Background and purpose:  Stimulation of muscarinic receptors in intestinal smooth muscle cells results in suppression of voltage‐gated Ca 2+ channel currents (I Ca ). However, little is known about which receptor subtype(s) mediate this effect. Experimental approach:  The effect of carbachol on I Ca was studied in single intestinal myocytes from M 2 or M 3 muscarinic receptor knockout (KO) and wild‐type (WT) mice. Key results:  In M 2 KO cells, carbachol (100 µM) induced a sustained I Ca suppression as seen in WT cells. However, this suppression was significantly smaller than that seen in WT cells.

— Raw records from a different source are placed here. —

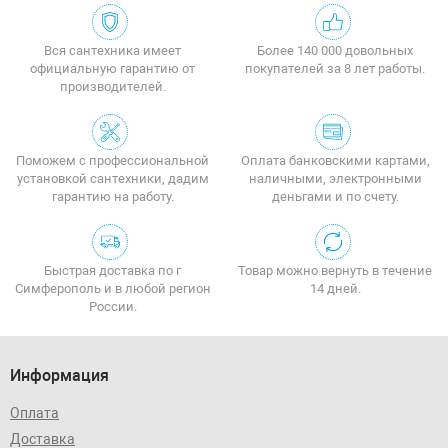
Вся сантехника имеет
Более 140 000 довольных
официальную гарантию от
покупателей за 8 лет работы.
производителей.
Поможем с профессиональной
Оплата банковскими картами,
установкой сантехники, дадим
наличными, электронными
гарантию на работу.
деньгами и по счету.
Быстрая доставка по г
Товар можно вернуть в течение
Симферополь и в любой регион
14 дней.
России.
Информация
Оплата
Доставка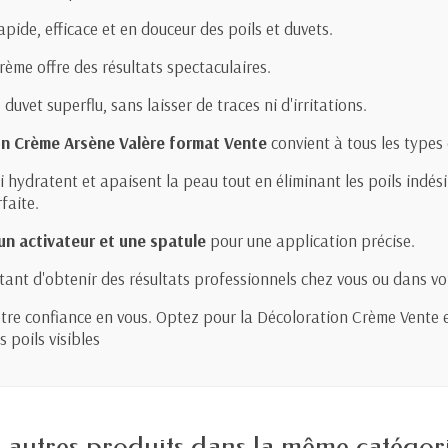
ide, efficace et en douceur des poils et duvets.
crème offre des résultats spectaculaires.
duvet superflu, sans laisser de traces ni d'irritations.
n Crème Arsène Valère format Vente
convient à tous les types
ui hydratent et apaisent la peau tout en éliminant les poils indési
faite.
n activateur et une spatule
pour une application précise.
tant d'obtenir des résultats professionnels chez vous ou dans vo
votre confiance en vous. Optez pour la Décoloration Crème Vente e
 poils visibles
 autres produits dans la même catégori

Carbachol also suppressed I Ca in M 3 KO cells, but with a phasic time course. In M 2 /M 3 ‐double KO cells, carbachol had no effect on I Ca . The extent of the suppression in WT cells was greater than the sum of the I Ca suppressions in M 2 KO and M 3 KO cells, indicating that it is not a simple mixture of M 2 and M 3 receptor responses. The G i/o inhibitor, Pertussis toxin, abolished the I Ca suppression in M 3 KO cells, but not in M 2 KO cells. In contrast, the G q/11 inhibitor YM‐254890 strongly inhibited only the I Ca suppression in M 2 KO cells. Suppression of I Ca in WT cells was markedly reduced by either Pertussis toxin or YM‐254890. Conclusion and implications:  In intestinal myocytes, M 2 receptors mediate a phasic I Ca suppression via G i/o proteins, while M 3 receptors mediate a sustained I Ca suppression via G q/11 proteins. In addition, another pathway that requires both M 2 /G i/o and M 3 /G q/11 systems may be operative in inducing a sustained I Ca suppression.